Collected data
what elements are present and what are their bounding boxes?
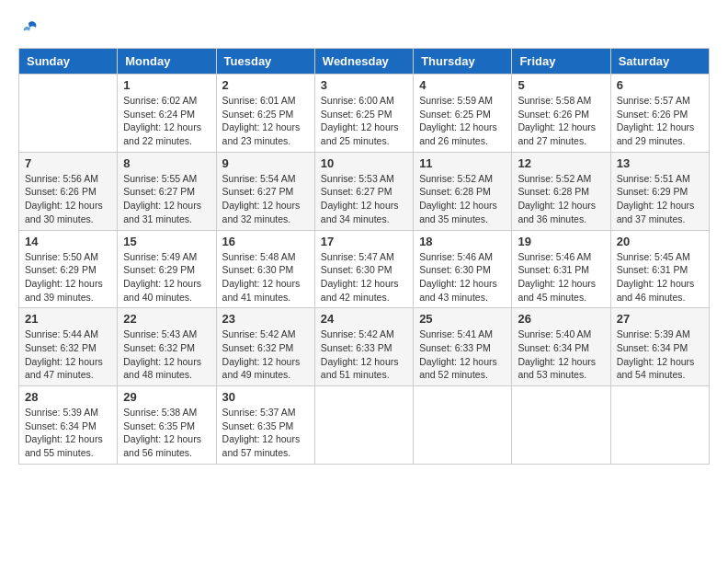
calendar-cell: 7Sunrise: 5:56 AMSunset: 6:26 PMDaylight… xyxy=(19,152,118,230)
calendar-header: SundayMondayTuesdayWednesdayThursdayFrid… xyxy=(19,49,710,75)
weekday-header: Sunday xyxy=(19,49,118,75)
calendar-cell: 2Sunrise: 6:01 AMSunset: 6:25 PMDaylight… xyxy=(216,75,314,153)
day-number: 5 xyxy=(518,78,604,92)
calendar-cell: 25Sunrise: 5:41 AMSunset: 6:33 PMDayligh… xyxy=(414,308,512,386)
day-info: Sunrise: 5:58 AMSunset: 6:26 PMDaylight:… xyxy=(518,94,604,148)
calendar-week-row: 21Sunrise: 5:44 AMSunset: 6:32 PMDayligh… xyxy=(19,308,710,386)
day-number: 15 xyxy=(123,235,210,248)
weekday-header: Thursday xyxy=(414,49,512,75)
weekday-header: Saturday xyxy=(610,49,709,75)
day-info: Sunrise: 5:45 AMSunset: 6:31 PMDaylight:… xyxy=(617,250,703,304)
calendar-week-row: 1Sunrise: 6:02 AMSunset: 6:24 PMDaylight… xyxy=(19,75,710,153)
day-info: Sunrise: 6:00 AMSunset: 6:25 PMDaylight:… xyxy=(321,94,407,148)
day-number: 21 xyxy=(25,312,111,326)
weekday-header: Tuesday xyxy=(216,49,314,75)
calendar-cell: 9Sunrise: 5:54 AMSunset: 6:27 PMDaylight… xyxy=(216,152,314,230)
day-info: Sunrise: 5:46 AMSunset: 6:30 PMDaylight:… xyxy=(419,250,506,304)
day-info: Sunrise: 5:42 AMSunset: 6:32 PMDaylight:… xyxy=(222,327,309,382)
day-number: 6 xyxy=(617,78,703,92)
day-number: 24 xyxy=(321,312,407,326)
calendar-cell: 29Sunrise: 5:38 AMSunset: 6:35 PMDayligh… xyxy=(118,386,216,465)
calendar-cell: 15Sunrise: 5:49 AMSunset: 6:29 PMDayligh… xyxy=(118,230,216,308)
page-header xyxy=(18,18,710,39)
calendar-week-row: 14Sunrise: 5:50 AMSunset: 6:29 PMDayligh… xyxy=(19,230,710,308)
calendar-cell: 4Sunrise: 5:59 AMSunset: 6:25 PMDaylight… xyxy=(414,75,512,153)
calendar-week-row: 7Sunrise: 5:56 AMSunset: 6:26 PMDaylight… xyxy=(19,152,710,230)
calendar-cell: 30Sunrise: 5:37 AMSunset: 6:35 PMDayligh… xyxy=(216,386,314,465)
calendar-cell xyxy=(414,386,512,465)
day-info: Sunrise: 5:57 AMSunset: 6:26 PMDaylight:… xyxy=(617,94,703,148)
calendar-cell: 10Sunrise: 5:53 AMSunset: 6:27 PMDayligh… xyxy=(314,152,413,230)
calendar-cell: 14Sunrise: 5:50 AMSunset: 6:29 PMDayligh… xyxy=(19,230,118,308)
day-info: Sunrise: 6:02 AMSunset: 6:24 PMDaylight:… xyxy=(123,94,210,148)
day-number: 10 xyxy=(321,156,407,170)
day-info: Sunrise: 5:43 AMSunset: 6:32 PMDaylight:… xyxy=(123,327,210,382)
calendar-cell: 3Sunrise: 6:00 AMSunset: 6:25 PMDaylight… xyxy=(314,75,413,153)
calendar-cell: 20Sunrise: 5:45 AMSunset: 6:31 PMDayligh… xyxy=(610,230,709,308)
day-number: 30 xyxy=(222,390,309,404)
day-number: 28 xyxy=(25,390,111,404)
calendar-cell xyxy=(512,386,610,465)
day-info: Sunrise: 5:48 AMSunset: 6:30 PMDaylight:… xyxy=(222,250,309,304)
day-info: Sunrise: 5:39 AMSunset: 6:34 PMDaylight:… xyxy=(25,406,111,460)
day-number: 27 xyxy=(617,312,703,326)
calendar-cell: 5Sunrise: 5:58 AMSunset: 6:26 PMDaylight… xyxy=(512,75,610,153)
day-info: Sunrise: 5:59 AMSunset: 6:25 PMDaylight:… xyxy=(419,94,506,148)
calendar-cell: 16Sunrise: 5:48 AMSunset: 6:30 PMDayligh… xyxy=(216,230,314,308)
calendar-cell: 26Sunrise: 5:40 AMSunset: 6:34 PMDayligh… xyxy=(512,308,610,386)
day-info: Sunrise: 5:51 AMSunset: 6:29 PMDaylight:… xyxy=(617,172,703,226)
weekday-header: Friday xyxy=(512,49,610,75)
calendar-cell: 12Sunrise: 5:52 AMSunset: 6:28 PMDayligh… xyxy=(512,152,610,230)
day-info: Sunrise: 5:52 AMSunset: 6:28 PMDaylight:… xyxy=(518,172,604,226)
logo-bird-icon xyxy=(19,18,40,39)
calendar-cell: 1Sunrise: 6:02 AMSunset: 6:24 PMDaylight… xyxy=(118,75,216,153)
day-info: Sunrise: 5:53 AMSunset: 6:27 PMDaylight:… xyxy=(321,172,407,226)
day-info: Sunrise: 5:39 AMSunset: 6:34 PMDaylight:… xyxy=(617,327,703,382)
day-info: Sunrise: 5:50 AMSunset: 6:29 PMDaylight:… xyxy=(25,250,111,304)
calendar-cell xyxy=(314,386,413,465)
day-info: Sunrise: 6:01 AMSunset: 6:25 PMDaylight:… xyxy=(222,94,309,148)
day-info: Sunrise: 5:38 AMSunset: 6:35 PMDaylight:… xyxy=(123,406,210,460)
calendar-cell: 13Sunrise: 5:51 AMSunset: 6:29 PMDayligh… xyxy=(610,152,709,230)
calendar-cell: 21Sunrise: 5:44 AMSunset: 6:32 PMDayligh… xyxy=(19,308,118,386)
day-number: 12 xyxy=(518,156,604,170)
day-number: 14 xyxy=(25,235,111,248)
day-info: Sunrise: 5:41 AMSunset: 6:33 PMDaylight:… xyxy=(419,327,506,382)
calendar-cell: 24Sunrise: 5:42 AMSunset: 6:33 PMDayligh… xyxy=(314,308,413,386)
day-number: 23 xyxy=(222,312,309,326)
calendar-cell: 22Sunrise: 5:43 AMSunset: 6:32 PMDayligh… xyxy=(118,308,216,386)
day-number: 8 xyxy=(123,156,210,170)
day-info: Sunrise: 5:47 AMSunset: 6:30 PMDaylight:… xyxy=(321,250,407,304)
calendar-cell xyxy=(19,75,118,153)
weekday-header: Monday xyxy=(118,49,216,75)
day-number: 3 xyxy=(321,78,407,92)
day-number: 2 xyxy=(222,78,309,92)
day-number: 4 xyxy=(419,78,506,92)
calendar-cell: 18Sunrise: 5:46 AMSunset: 6:30 PMDayligh… xyxy=(414,230,512,308)
day-number: 9 xyxy=(222,156,309,170)
calendar-cell: 23Sunrise: 5:42 AMSunset: 6:32 PMDayligh… xyxy=(216,308,314,386)
calendar-cell: 6Sunrise: 5:57 AMSunset: 6:26 PMDaylight… xyxy=(610,75,709,153)
calendar-cell: 27Sunrise: 5:39 AMSunset: 6:34 PMDayligh… xyxy=(610,308,709,386)
day-number: 19 xyxy=(518,235,604,248)
calendar-table: SundayMondayTuesdayWednesdayThursdayFrid… xyxy=(18,48,710,465)
day-info: Sunrise: 5:46 AMSunset: 6:31 PMDaylight:… xyxy=(518,250,604,304)
calendar-cell: 8Sunrise: 5:55 AMSunset: 6:27 PMDaylight… xyxy=(118,152,216,230)
calendar-cell: 19Sunrise: 5:46 AMSunset: 6:31 PMDayligh… xyxy=(512,230,610,308)
day-number: 13 xyxy=(617,156,703,170)
weekday-header: Wednesday xyxy=(314,49,413,75)
day-number: 18 xyxy=(419,235,506,248)
day-number: 17 xyxy=(321,235,407,248)
day-info: Sunrise: 5:44 AMSunset: 6:32 PMDaylight:… xyxy=(25,327,111,382)
calendar-body: 1Sunrise: 6:02 AMSunset: 6:24 PMDaylight… xyxy=(19,75,710,465)
day-number: 7 xyxy=(25,156,111,170)
day-number: 29 xyxy=(123,390,210,404)
day-number: 26 xyxy=(518,312,604,326)
calendar-cell xyxy=(610,386,709,465)
day-number: 11 xyxy=(419,156,506,170)
day-info: Sunrise: 5:49 AMSunset: 6:29 PMDaylight:… xyxy=(123,250,210,304)
day-number: 20 xyxy=(617,235,703,248)
day-info: Sunrise: 5:55 AMSunset: 6:27 PMDaylight:… xyxy=(123,172,210,226)
day-info: Sunrise: 5:54 AMSunset: 6:27 PMDaylight:… xyxy=(222,172,309,226)
day-number: 22 xyxy=(123,312,210,326)
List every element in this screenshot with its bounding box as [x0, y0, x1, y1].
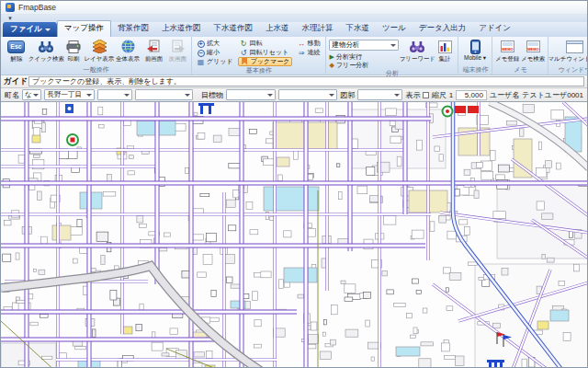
free-analysis-button[interactable]: ◆フリー分析 — [329, 61, 399, 69]
group-label-memo: メモ — [494, 65, 546, 75]
bar-chart-icon — [436, 39, 454, 54]
tab-tools[interactable]: ツール — [376, 21, 413, 37]
freeword-search-button[interactable]: フリーワード — [401, 38, 434, 63]
map-canvas[interactable] — [1, 102, 587, 368]
ribbon-group-basic: +拡大 −縮小 ▦グリッド ↻回転 ↺回転リセット ブックマーク ↔移動 ⇒連続… — [192, 37, 326, 75]
quick-search-button[interactable]: クイック検索 — [29, 38, 62, 63]
previous-screen-button[interactable]: 前画面 — [141, 38, 165, 63]
tab-water[interactable]: 上水道 — [259, 21, 296, 37]
previous-screen-icon — [145, 39, 163, 54]
window-title: FmapBase — [18, 3, 56, 12]
layer-display-button[interactable]: レイヤ表示 — [85, 38, 114, 63]
ribbon-tab-bar: ファイル マップ操作 背景作図 上水道作図 下水道作図 上水道 水理計算 下水道… — [1, 22, 587, 37]
tab-data-io[interactable]: データ入出力 — [413, 21, 472, 37]
guide-bar: ガイド ブックマークの登録、表示、削除をします。 — [1, 75, 587, 88]
tab-map-operation[interactable]: マップ操作 — [57, 20, 111, 37]
user-value: テストユーザ0001 — [522, 90, 583, 100]
zoom-in-icon: + — [197, 40, 205, 48]
address-dropdown[interactable] — [135, 89, 193, 100]
ribbon-group-analysis: 建物分析 ▶分析実行 ◆フリー分析 フリーワード 集計 分析 — [326, 37, 458, 75]
full-extent-button[interactable]: 全体表示 — [114, 38, 141, 63]
next-screen-button: 次画面 — [165, 38, 189, 63]
grid-button[interactable]: ▦グリッド — [195, 57, 235, 66]
layers-icon — [91, 39, 108, 54]
chevron-down-icon — [86, 94, 92, 97]
continuous-button[interactable]: ⇒連続 — [295, 48, 322, 57]
memo-search-button[interactable]: MEMO メモ検索 — [520, 38, 546, 63]
map-frame-label: 図郭 — [340, 90, 355, 100]
quick-access-dropdown-icon[interactable]: ▼ — [7, 16, 13, 21]
tab-sewer[interactable]: 下水道 — [339, 21, 376, 37]
title-bar: FmapBase — [1, 1, 587, 15]
scale-checkbox[interactable] — [423, 92, 428, 98]
bookmark-icon — [241, 58, 249, 66]
ribbon-group-window: マルチウィンドウ ▾ ウィンドウ — [548, 37, 588, 75]
guide-label: ガイド — [4, 76, 28, 87]
scale-prefix: 1 — [449, 91, 453, 99]
zoom-in-button[interactable]: +拡大 — [195, 39, 235, 48]
chevron-down-icon — [329, 94, 334, 97]
tab-water-drawing[interactable]: 上水道作図 — [155, 21, 208, 37]
rotate-icon: ↻ — [240, 40, 248, 48]
esc-key-icon: Esc — [7, 40, 25, 53]
town-dropdown[interactable]: 長野一丁目 — [44, 89, 94, 100]
printer-icon — [65, 39, 83, 54]
town-label: 町名 — [5, 90, 19, 100]
free-analysis-icon: ◆ — [329, 62, 334, 69]
release-button[interactable]: Esc 解除 — [3, 38, 29, 63]
chevron-down-icon — [267, 94, 273, 97]
ribbon-group-general: Esc 解除 クイック検索 印刷 レイヤ表示 — [1, 37, 192, 75]
group-label-terminal: 端末操作 — [460, 65, 490, 75]
kana-dropdown[interactable]: な — [22, 89, 41, 100]
chevron-down-icon — [124, 94, 130, 97]
guide-message: ブックマークの登録、表示、削除をします。 — [28, 76, 584, 86]
tab-addin[interactable]: アドイン — [472, 21, 517, 37]
landmark-category-dropdown[interactable] — [226, 89, 276, 100]
app-icon — [6, 3, 15, 12]
tab-sewer-drawing[interactable]: 下水道作図 — [207, 21, 259, 37]
rotate-reset-button[interactable]: ↺回転リセット — [238, 48, 293, 57]
tab-background-drawing[interactable]: 背景作図 — [111, 21, 155, 37]
group-label-general: 一般操作 — [3, 65, 189, 75]
print-button[interactable]: 印刷 — [62, 38, 85, 63]
file-menu-button[interactable]: ファイル — [3, 22, 57, 37]
binoculars-icon — [38, 39, 55, 54]
group-label-basic: 基本操作 — [194, 66, 323, 75]
memo-icon: MEMO — [499, 39, 516, 54]
continuous-icon: ⇒ — [297, 49, 305, 57]
zoom-out-button[interactable]: −縮小 — [195, 48, 235, 57]
pan-icon: ↔ — [297, 40, 305, 48]
application-window: { "window": { "title": "FmapBase" }, "qa… — [0, 0, 588, 368]
globe-icon — [119, 39, 137, 54]
zoom-out-icon: − — [197, 49, 205, 57]
memo-register-button[interactable]: MEMO メモ登録 — [494, 38, 520, 63]
multi-window-button[interactable]: マルチウィンドウ ▾ — [550, 38, 588, 63]
chevron-down-icon — [390, 44, 396, 47]
ribbon: Esc 解除 クイック検索 印刷 レイヤ表示 — [1, 37, 587, 75]
pan-button[interactable]: ↔移動 — [295, 39, 322, 48]
chevron-down-icon — [185, 94, 190, 97]
chevron-down-icon — [33, 94, 39, 97]
analysis-type-dropdown[interactable]: 建物分析 — [329, 40, 399, 51]
run-icon: ▶ — [329, 53, 334, 61]
block-dropdown[interactable] — [97, 89, 133, 100]
aggregate-button[interactable]: 集計 — [434, 38, 456, 63]
ribbon-group-terminal: Mobile ▾ 端末操作 — [458, 37, 492, 75]
scale-label: 縮尺 — [432, 90, 447, 100]
mobile-phone-icon — [467, 39, 484, 54]
chevron-down-icon — [45, 29, 51, 31]
show-label[interactable]: 表示 — [405, 90, 420, 100]
bookmark-button[interactable]: ブックマーク — [238, 57, 293, 66]
city-map — [1, 102, 588, 368]
landmark-dropdown[interactable] — [278, 89, 337, 100]
tab-hydraulic-calc[interactable]: 水理計算 — [295, 21, 339, 37]
window-icon — [566, 39, 583, 54]
rotate-button[interactable]: ↻回転 — [238, 39, 293, 48]
scale-value[interactable]: 5,000 — [456, 90, 487, 100]
search-status-bar: 町名 な 長野一丁目 目標物 図郭 表示 縮尺 1 5,000 ユーザ名 テスト… — [1, 88, 587, 102]
map-frame-dropdown[interactable] — [357, 89, 402, 100]
mobile-button[interactable]: Mobile ▾ — [460, 38, 490, 62]
chevron-down-icon — [394, 94, 400, 97]
grid-icon: ▦ — [197, 58, 205, 66]
binoculars-icon — [409, 39, 426, 54]
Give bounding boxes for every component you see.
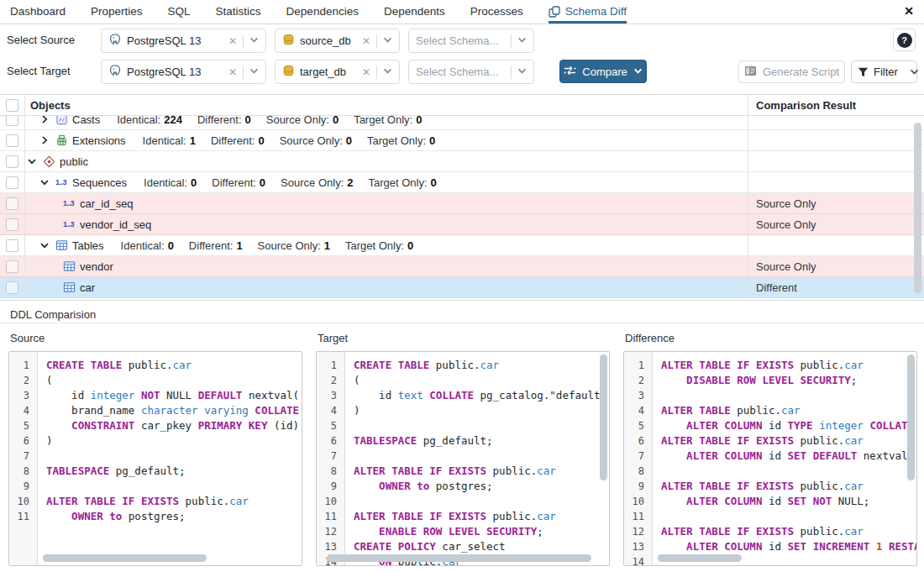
row-checkbox[interactable] <box>6 155 18 168</box>
tab-properties[interactable]: Properties <box>91 0 143 24</box>
tree-vertical-scrollbar[interactable] <box>914 123 921 293</box>
horizontal-scrollbar[interactable] <box>658 554 742 562</box>
tree-row[interactable]: 1..3SequencesIdentical:0Different:0Sourc… <box>0 172 924 193</box>
code-line <box>354 418 609 433</box>
tree-row[interactable]: CastsIdentical:224Different:0Source Only… <box>0 116 924 130</box>
chevron-down-icon[interactable] <box>28 157 43 165</box>
target-database-select[interactable]: target_db ✕ <box>275 60 400 84</box>
tab-label: Dashboard <box>10 5 66 18</box>
code-line: ALTER TABLE IF EXISTS public.car <box>46 494 302 509</box>
chevron-down-icon[interactable] <box>383 34 392 47</box>
target-server-select[interactable]: PostgreSQL 13 ✕ <box>101 60 266 84</box>
schema-diff-panel: DashboardPropertiesSQLStatisticsDependen… <box>0 0 924 572</box>
chevron-down-icon[interactable] <box>40 178 55 186</box>
target-schema-select[interactable]: Select Schema... <box>408 60 534 84</box>
compare-icon <box>564 66 576 78</box>
row-checkbox[interactable] <box>6 239 18 252</box>
row-checkbox[interactable] <box>6 134 18 147</box>
tab-dependencies[interactable]: Dependencies <box>286 0 359 24</box>
tree-row[interactable]: TablesIdentical:0Different:1Source Only:… <box>0 235 924 256</box>
chevron-down-icon[interactable] <box>910 67 919 76</box>
script-icon <box>744 66 757 79</box>
chevron-down-icon[interactable] <box>249 34 259 47</box>
schema-icon <box>43 155 60 168</box>
row-checkbox[interactable] <box>6 260 18 273</box>
tree-row[interactable]: 1..3vendor_id_seqSource Only <box>0 214 924 235</box>
tree-row[interactable]: carDifferent <box>0 277 924 298</box>
close-icon[interactable]: ✕ <box>904 4 914 18</box>
chevron-down-icon[interactable] <box>40 241 55 249</box>
tab-schema-diff[interactable]: Schema Diff <box>549 0 627 24</box>
code-line: ALTER COLUMN id SET NOT NULL; <box>661 494 916 509</box>
compare-label: Compare <box>582 66 627 78</box>
source-server-value: PostgreSQL 13 <box>127 34 201 47</box>
compare-button[interactable]: Compare <box>559 60 647 83</box>
source-schema-select[interactable]: Select Schema... <box>408 29 534 53</box>
target-panel-title: Target <box>318 332 348 344</box>
objects-column-header: Objects <box>30 99 71 112</box>
row-checkbox[interactable] <box>6 176 18 189</box>
chevron-right-icon[interactable] <box>40 136 55 144</box>
row-checkbox[interactable] <box>6 218 18 231</box>
row-checkbox[interactable] <box>6 281 18 294</box>
stat-source-only: Source Only:1 <box>258 239 330 252</box>
code-line: ALTER COLUMN id SET DEFAULT nextval(' <box>661 449 916 464</box>
chevron-down-icon[interactable] <box>249 66 259 78</box>
tab-processes[interactable]: Processes <box>470 0 523 24</box>
row-checkbox[interactable] <box>6 116 18 126</box>
tree-row-label: public <box>60 155 88 168</box>
clear-icon[interactable]: ✕ <box>228 35 237 47</box>
generate-script-button[interactable]: Generate Script <box>738 60 845 83</box>
stat-different: Different:1 <box>189 239 243 252</box>
target-ddl-editor[interactable]: 1234567891011121314CREATE TABLE public.c… <box>316 351 610 566</box>
tab-sql[interactable]: SQL <box>168 0 191 24</box>
tab-statistics[interactable]: Statistics <box>216 0 261 24</box>
code-line: TABLESPACE pg_default; <box>354 433 609 449</box>
tree-row-label: Sequences <box>72 176 127 189</box>
chevron-right-icon[interactable] <box>40 116 55 123</box>
source-database-select[interactable]: source_db ✕ <box>275 29 400 53</box>
clear-icon[interactable]: ✕ <box>228 66 237 78</box>
filter-button[interactable]: Filter <box>851 60 917 83</box>
comparison-grid: Objects Comparison Result CastsIdentical… <box>0 94 924 301</box>
stat-different: Different:0 <box>211 134 265 147</box>
tab-dependents[interactable]: Dependents <box>384 0 445 24</box>
code-line: DISABLE ROW LEVEL SECURITY; <box>661 373 916 388</box>
tree-row[interactable]: ExtensionsIdentical:1Different:0Source O… <box>0 130 924 151</box>
grid-rows: CastsIdentical:224Different:0Source Only… <box>0 116 924 301</box>
clear-icon[interactable]: ✕ <box>362 35 370 47</box>
row-checkbox[interactable] <box>6 197 18 210</box>
source-server-select[interactable]: PostgreSQL 13 ✕ <box>101 29 266 53</box>
help-button[interactable]: ? <box>893 29 916 51</box>
tree-row-label: car_id_seq <box>80 197 134 210</box>
tab-label: Processes <box>470 5 523 18</box>
tree-row-label: vendor_id_seq <box>80 218 151 231</box>
help-icon: ? <box>897 33 912 48</box>
code-line <box>46 449 302 464</box>
chevron-down-icon[interactable] <box>633 66 643 78</box>
code-line: CREATE TABLE public.car <box>354 358 609 373</box>
select-all-checkbox[interactable] <box>6 99 18 112</box>
tab-dashboard[interactable]: Dashboard <box>10 0 66 24</box>
clear-icon[interactable]: ✕ <box>362 66 370 78</box>
code-line: ALTER COLUMN id TYPE integer COLLATE <box>661 418 916 433</box>
generate-script-label: Generate Script <box>763 66 839 78</box>
difference-ddl-editor[interactable]: 1234567891011121314ALTER TABLE IF EXISTS… <box>623 351 917 566</box>
vertical-scrollbar[interactable] <box>600 354 607 480</box>
source-ddl-editor[interactable]: 1234567891011CREATE TABLE public.car( id… <box>8 351 302 566</box>
postgresql-icon <box>108 64 122 80</box>
tree-row[interactable]: vendorSource Only <box>0 256 924 277</box>
code-line <box>46 479 302 494</box>
vertical-scrollbar[interactable] <box>907 354 915 480</box>
horizontal-scrollbar[interactable] <box>43 554 207 562</box>
horizontal-scrollbar[interactable] <box>327 554 591 562</box>
stat-target-only: Target Only:0 <box>345 239 413 252</box>
table-icon <box>63 260 80 272</box>
tree-row[interactable]: public <box>0 151 924 172</box>
sequence-icon: 1..3 <box>63 199 80 207</box>
chevron-down-icon[interactable] <box>517 66 527 78</box>
chevron-down-icon[interactable] <box>517 34 527 47</box>
tree-row[interactable]: 1..3car_id_seqSource Only <box>0 193 924 214</box>
code-line: ) <box>354 403 609 418</box>
chevron-down-icon[interactable] <box>383 66 392 78</box>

[WHAT TO WORK ON] Read the entries and select each line where the word "script" is found.

[YOUR SOLUTION]
script-icon <box>744 66 757 79</box>
generate-script-button[interactable]: Generate Script <box>738 60 845 83</box>
generate-script-label: Generate Script <box>763 66 839 78</box>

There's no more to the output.